[WORK TASK] Find the word "サンリオキャラクターズ" in the data. Return every line where it appears.

[EXTRACTED INFORMATION]

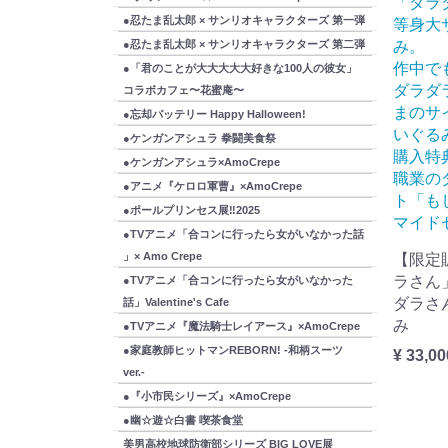
「ダラ
●忍たま乱太郎 × サンリオキャラクターズ 第一弾
等身大
み。
●忍たま乱太郎 × サンリオキャラクターズ 第二弾
作中で
●「君のことが大大大大大好きな100人の彼女」
ダラダ
コラボカフェ〜花蜜庵〜
まのサ
●忘却バッテリー Happy Halloween!
いぐる
●ケンガンアシュラ 拳闘美食祭
購入特
●ケンガンアシュラ×AmoCrepe
職業の
●アニメ『ケロロ軍曹』×AmoCrepe
ト「も
●ポールプリンセス展‼2025
マイド
●TVアニメ「合コンに行ったら女がいなかった話
」× Amo Crepe
【限定
ラさん
●TVアニメ「合コンに行ったら女がいなかった
ダラさ
話」Valentine's Cafe
み
●TVアニメ『魔法騎士レイアース』×AmoCrepe
●家庭教師ヒットマンREBORN! -和柄スーツ
¥ 33,00
ver.-
●『小市民シリーズ』×AmoCrepe
●幽☆遊☆白書 喫茶食堂
美男高校地球防衛部シリーズ BIG LOVE展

[SOLUTION]
●忍たま乱太郎 × サンリオキャラクターズ 第一弾
●忍たま乱太郎 × サンリオキャラクターズ 第二弾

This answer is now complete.